Ainsi qu'il en était entre les épisodes 2 et 3, nous atterrissons dans le 4 deux mois après la fin du précédent, à l'hôpital ce qui est somme toute logique. Cette fois, heureusement, plus trop besoin de passer trop de temps à feuilleter le journal pour savoir ce qu'il s'est passé pendant ces deux mois et on peut rentrer tout de suite dans l'avancée de la narration. Et le moins que l'on puisse dire c'est qu'il y a de nouveau un certain dynamisme et certains choix intéressants qui reviennent, à l'instar de l'épisode 2. Grâce à eux, l'envie de tenter les autres options et donc de rejouer revient enfin.

Ce retour à l'essence de ce qui fut le jeu se savoure d'autant plus qu'il dure jusqu'à la fin, avec une ou deux scènes d'une intensité assez prononcée. Il est aussi largement aidé par la reprise, enfin, de cette fameuse ligne directrice qui nous tient un peu en haleine depuis le début et dont je vous parlais dans mon dernier test, à savoir à savoir le mystère qui plane au-dessus de la mère abandonnique des deux garçons. Si on est certes un peu déçu par le contenu et les dialogues finalement proposés, toujours trop aseptisés et elliptiques, on est content quand même de revenir sur ce sujet.


On démarre en toute logique à l'hosto, partie finalement la plus intéressante..

La vrai déception est finalement ailleurs. Plus on avance dans Life is Strange 2, et plus on a l'impression, au cours de cette sorte d'Odyssée de Sean et Daniel, de lire un manifeste de dénonciations des problèmes sociétaux plus ou moins propres aux Etats-Unis, et présenté sous la forme d'un espèce de catalogue, chaque épisode traitant un ou deux thèmes chacun. Racisme anti-latinos, alcoolisme, enfance maltraitée, trafics de drogue, exclusion sociale d'une partie de la jeunesse, fanatisme religieux. Ce catalogue dérange à plus d'un titre. D'abord, parce que le traitement de tels sujets, s'il peut avoir sa place dans une oeuvre et l'ont d'ailleurs presque toujours, est censé servir l'oeuvre et non l'inverse. Si l'oeuvre tombe dans le travers de se mettre au service d'un sujet à dénoncer, alors elle n'est plus une oeuvre et devient seulement une brochure d'information. C'est ce que vous attendez d'un jeu vidéo ? Moi pas. Vous me direz, Life is Strange a dénoncé le harcèlement scolaire. Certes, mais justement, là, le sujet servait l'oeuvre, pour des raisons concrètes relativement simples, à savoir que le sujet s'inscrivait dans l'histoire de Max et Chloé dans la durée, que le personnage de Kate avait été longuement travaillé et que son histoire avait toute une cohérence avec l'histoire de Max.

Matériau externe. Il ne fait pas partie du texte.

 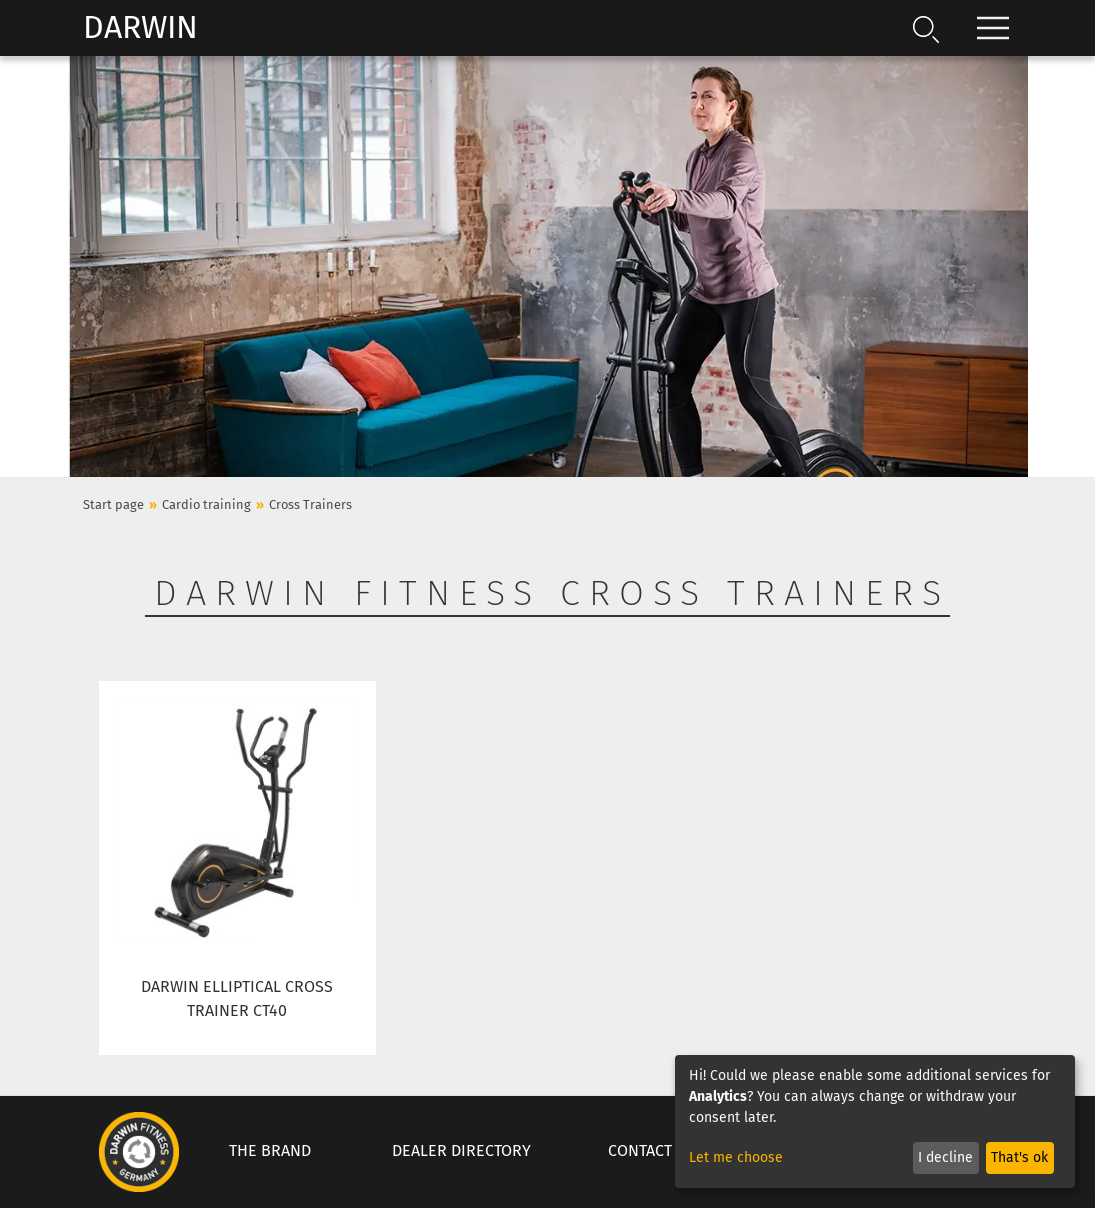 I want to click on Start page, so click(x=113, y=504).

Une scène qu'on attendait mais un peu trop aseptisée.

Dans Life is Strange 2, les thèmes s'enchaînent trop vite, les uns à la suite des autres, ils sont trop survolés et superficiellement traités, ils arrivent comme des cheveux sur la soupe et ça donne ainsi une impression de catalogue qui ne nous touche plus.

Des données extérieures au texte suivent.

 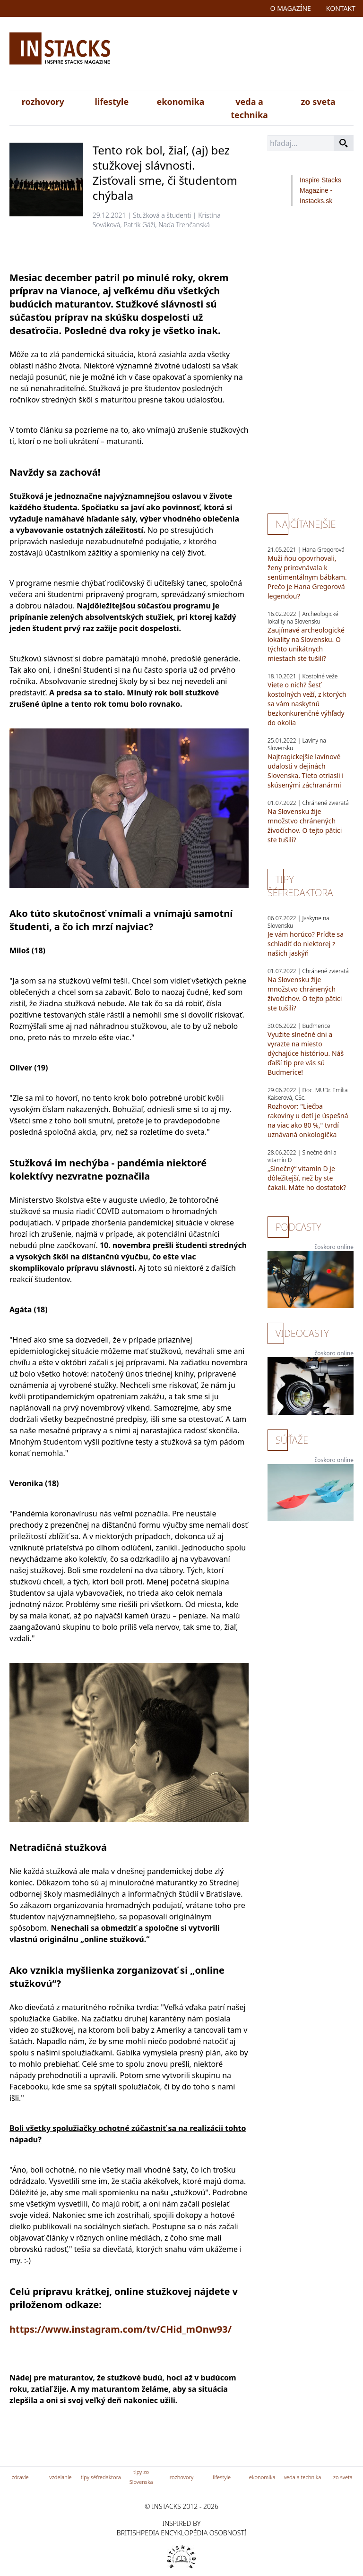 I want to click on Viete o nich? Šesť kostolných veží, z ktorých sa vám naskytnú bezkonkurenčné výhľady do okolia, so click(x=307, y=703).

Ensuite, l'autre écueil, c'est que nombre de ces sujets s'inscrivent dans les particularités de la société américaine, bien éloignée de la nôtre et de bien des joueurs-euses d'autres pays. Comment appréhender le racisme anti-latinos si on ne sait pas ce qu'est la notion de WASP, que les droits civiques américains ont été écrits et initialement réservés aux WASP, qu'il y a eu une ségrégation blancs-noirs (c'est-à-dire la séparation des services selon qu'on était blanc ou noir, comme en Afrique du Sud) et que cinq Etats américains appartenaient au Mexique fin XIXème ? Si on ne sait pas tout ça, on se dit juste, devant les quelques scènes de racisme inutiles et gratuites du jeu, bouh c'est moche le racisme, mais on n'aura aucune réflexion sur ses racines et la façon d'en venir à bout.

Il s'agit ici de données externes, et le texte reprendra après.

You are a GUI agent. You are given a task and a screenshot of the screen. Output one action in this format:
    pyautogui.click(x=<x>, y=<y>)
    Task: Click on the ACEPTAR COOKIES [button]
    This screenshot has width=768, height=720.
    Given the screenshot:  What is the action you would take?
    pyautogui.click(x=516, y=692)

Idem avec la question du "sectarisme" religieux ici abordé dans cet épisode. Pour qui a écouté quelques reportages sur les sectes, on a entendu les gens évoquer, antre autres, les sommes faramineuses qu'ils se faisaient extorquer, en dizaines voir centaines de milliers d'euros. Dans cet épisode, le groupe dont il est question n'a pas grand chose d'un spoliateur financier professionnel même s'il grappille quelques sous. Avoir parlé de secte dans les traductions n'était donc franchement pas très approprié. Il aurait mieux valu présenter la chose sous la forme du fanatisme religieux pur et dur, plutôt que de mélanger les genres. Et pour en revenir à ce que je disais à propos du racisme à l'américaine, on aura tout autant de mal à appréhender cette nouvelle thématique si l'on ne sait pas ce qu'est le puritanisme américain protestant, avec toutes ses contradictions (exemple : celle de ceux qui condamnent la présence d'une clope dans un film, mais pas les scènes de sexe tapageurs... allez comprendre) .

Bref, il aurait fallu approfondir le sujet pour nous toucher. Là ça ne prend pas car c'est survolé et noyé dans une masse.

Au final, on ne s'ennuie heureusement pas comme on s'est ennuyé dans l'épisode 3, et on a quand même envie de connaître la fin de l'histoire. Mais ça ne va pas beaucoup plus loin.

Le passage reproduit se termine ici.